For the string "title", search the entries below and copy every line where it appears.

- Opening Delimiter -

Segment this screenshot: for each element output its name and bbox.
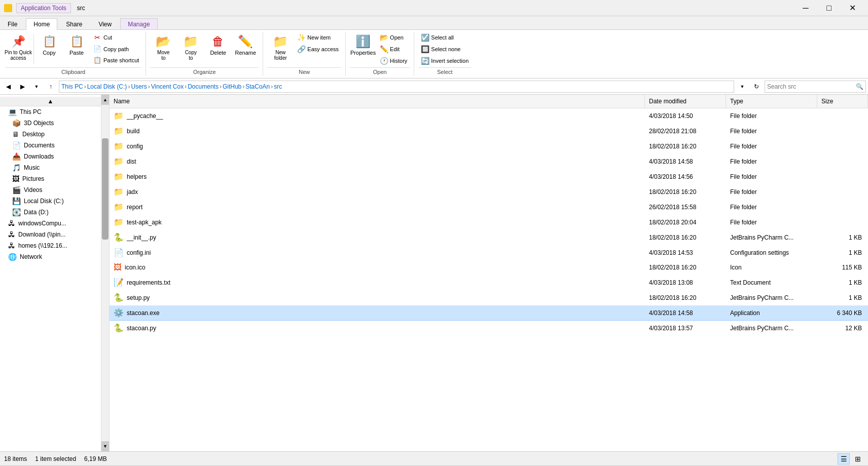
copy-button-large[interactable]: 📋 Copy: [36, 32, 62, 57]
move-to-button[interactable]: 📂 Move to: [150, 32, 176, 62]
table-row[interactable]: 📁 config 18/02/2018 16:20 File folder: [110, 139, 868, 154]
file-size-cell: 1 KB: [817, 278, 868, 288]
breadcrumb-dropdown-button[interactable]: ▼: [736, 81, 748, 93]
minimize-button[interactable]: ─: [794, 0, 817, 16]
file-size-cell: 1 KB: [817, 248, 868, 258]
breadcrumb-github[interactable]: GitHub: [223, 83, 241, 90]
large-icons-view-button[interactable]: ⊞: [852, 453, 864, 464]
search-box[interactable]: 🔍: [765, 81, 866, 93]
table-row[interactable]: 🐍 stacoan.py 4/03/2018 13:57 JetBrains P…: [110, 321, 868, 336]
file-name-cell: 📁 build: [110, 125, 645, 137]
sidebar-item-music[interactable]: 🎵 Music: [0, 162, 101, 173]
new-item-button[interactable]: ✨ New item: [295, 32, 341, 43]
breadcrumb[interactable]: This PC › Local Disk (C:) › Users › Vinc…: [59, 81, 734, 93]
up-button[interactable]: ↑: [45, 81, 57, 93]
refresh-button[interactable]: ↻: [750, 81, 763, 93]
select-all-button[interactable]: ☑️ Select all: [418, 32, 471, 43]
sidebar-scroll-track[interactable]: [101, 105, 109, 441]
easy-access-button[interactable]: 🔗 Easy access: [295, 44, 341, 55]
folder-icon: 📁: [114, 157, 124, 166]
col-header-date[interactable]: Date modified: [645, 95, 726, 108]
col-header-type[interactable]: Type: [726, 95, 817, 108]
scroll-up-button[interactable]: ▲: [0, 97, 101, 106]
breadcrumb-vincent-cox[interactable]: Vincent Cox: [151, 83, 184, 90]
sidebar-scroll-down-arrow[interactable]: ▼: [101, 441, 109, 451]
rename-button[interactable]: ✏️ Rename: [232, 32, 259, 57]
file-name-cell: 📝 requirements.txt: [110, 276, 645, 289]
sidebar-item-homes[interactable]: 🖧 homes (\\192.16...: [0, 240, 101, 251]
table-row[interactable]: 📁 test-apk_apk 18/02/2018 20:04 File fol…: [110, 215, 868, 230]
breadcrumb-this-pc[interactable]: This PC: [61, 83, 83, 90]
table-row[interactable]: 📁 report 26/02/2018 15:58 File folder: [110, 200, 868, 215]
search-input[interactable]: [767, 83, 856, 90]
table-row[interactable]: 📁 jadx 18/02/2018 16:20 File folder: [110, 184, 868, 200]
properties-button[interactable]: ℹ️ Properties: [350, 32, 376, 57]
breadcrumb-documents[interactable]: Documents: [188, 83, 219, 90]
open-button[interactable]: 📂 Open: [377, 32, 410, 43]
table-row[interactable]: 🖼 icon.ico 18/02/2018 16:20 Icon 115 KB: [110, 260, 868, 275]
table-row[interactable]: 📁 dist 4/03/2018 14:58 File folder: [110, 154, 868, 169]
src-tab-title: src: [77, 5, 85, 12]
cut-button[interactable]: ✂ Cut: [91, 32, 141, 43]
table-row[interactable]: 🐍 setup.py 18/02/2018 16:20 JetBrains Py…: [110, 290, 868, 305]
new-folder-button[interactable]: 📁 New folder: [267, 32, 294, 62]
sidebar-item-pictures[interactable]: 🖼 Pictures: [0, 173, 101, 184]
details-view-button[interactable]: ☰: [838, 453, 850, 464]
sidebar-item-download-pin[interactable]: 🖧 Download (\\pin...: [0, 229, 101, 240]
tab-view[interactable]: View: [91, 18, 119, 29]
copy-path-button[interactable]: 📄 Copy path: [91, 44, 141, 54]
close-button[interactable]: ✕: [841, 0, 864, 16]
sidebar-item-windows-compu[interactable]: 🖧 windowsCompu...: [0, 218, 101, 229]
col-header-name[interactable]: Name: [110, 95, 645, 108]
sidebar-scroll-thumb[interactable]: [102, 138, 108, 239]
back-button[interactable]: ◀: [2, 81, 14, 93]
breadcrumb-users[interactable]: Users: [131, 83, 147, 90]
sidebar-item-3d-objects[interactable]: 📦 3D Objects: [0, 118, 101, 129]
table-row[interactable]: 🐍 __init__.py 18/02/2018 16:20 JetBrains…: [110, 230, 868, 245]
col-header-size[interactable]: Size: [817, 95, 868, 108]
table-row[interactable]: 📁 __pycache__ 4/03/2018 14:50 File folde…: [110, 108, 868, 124]
tab-manage[interactable]: Manage: [120, 18, 157, 29]
breadcrumb-stacoan[interactable]: StaCoAn: [245, 83, 270, 90]
pin-to-quick-access-button[interactable]: 📌 Pin to Quick access: [5, 32, 31, 62]
breadcrumb-local-disk[interactable]: Local Disk (C:): [87, 83, 127, 90]
paste-button[interactable]: 📋 Paste: [63, 32, 90, 57]
recent-locations-button[interactable]: ▼: [30, 81, 43, 93]
forward-button[interactable]: ▶: [16, 81, 28, 93]
app-tools-tab-title[interactable]: Application Tools: [16, 3, 71, 13]
table-row[interactable]: 📝 requirements.txt 4/03/2018 13:08 Text …: [110, 275, 868, 290]
select-none-button[interactable]: 🔲 Select none: [418, 44, 471, 55]
table-row[interactable]: 📁 build 28/02/2018 21:08 File folder: [110, 124, 868, 139]
tab-share[interactable]: Share: [58, 18, 90, 29]
table-row[interactable]: 📁 helpers 4/03/2018 14:56 File folder: [110, 169, 868, 184]
copy-to-button[interactable]: 📁 Copy to: [177, 32, 204, 62]
sidebar-item-documents[interactable]: 📄 Documents: [0, 140, 101, 151]
breadcrumb-src[interactable]: src: [274, 83, 282, 90]
table-row[interactable]: 📄 config.ini 4/03/2018 14:53 Configurati…: [110, 245, 868, 260]
sidebar-item-videos[interactable]: 🎬 Videos: [0, 184, 101, 196]
sidebar-item-this-pc[interactable]: 💻 This PC: [0, 106, 101, 118]
history-icon: 🕐: [380, 57, 388, 65]
table-row[interactable]: ⚙️ stacoan.exe 4/03/2018 14:58 Applicati…: [110, 305, 868, 321]
tab-home[interactable]: Home: [26, 18, 57, 30]
sidebar-scroll-up-arrow[interactable]: ▲: [101, 95, 109, 105]
invert-selection-button[interactable]: 🔄 Invert selection: [418, 55, 471, 66]
sidebar-item-data-d[interactable]: 💽 Data (D:): [0, 207, 101, 218]
paste-shortcut-icon: 📋: [93, 56, 101, 64]
delete-button[interactable]: 🗑 Delete: [205, 32, 231, 57]
edit-button[interactable]: ✏️ Edit: [377, 44, 410, 55]
file-date-cell: 4/03/2018 13:57: [645, 323, 726, 333]
sidebar-item-desktop[interactable]: 🖥 Desktop: [0, 129, 101, 140]
sidebar-item-downloads[interactable]: 📥 Downloads: [0, 151, 101, 162]
paste-shortcut-button[interactable]: 📋 Paste shortcut: [91, 55, 141, 65]
file-type-cell: Configuration settings: [726, 248, 817, 258]
file-size-cell: 12 KB: [817, 323, 868, 333]
tab-file[interactable]: File: [0, 18, 25, 29]
new-folder-icon: 📁: [272, 33, 288, 50]
restore-button[interactable]: □: [817, 0, 841, 16]
sidebar-item-local-disk[interactable]: 💾 Local Disk (C:): [0, 196, 101, 207]
file-size-cell: [817, 114, 868, 118]
file-name-label: test-apk_apk: [127, 219, 162, 226]
sidebar-item-network[interactable]: 🌐 Network: [0, 251, 101, 262]
history-button[interactable]: 🕐 History: [377, 55, 410, 66]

- Closing Delimiter -

__EXERCISE OUTPUT__
src-tab-title: src: [77, 5, 85, 12]
app-tools-tab-title[interactable]: Application Tools: [16, 3, 71, 13]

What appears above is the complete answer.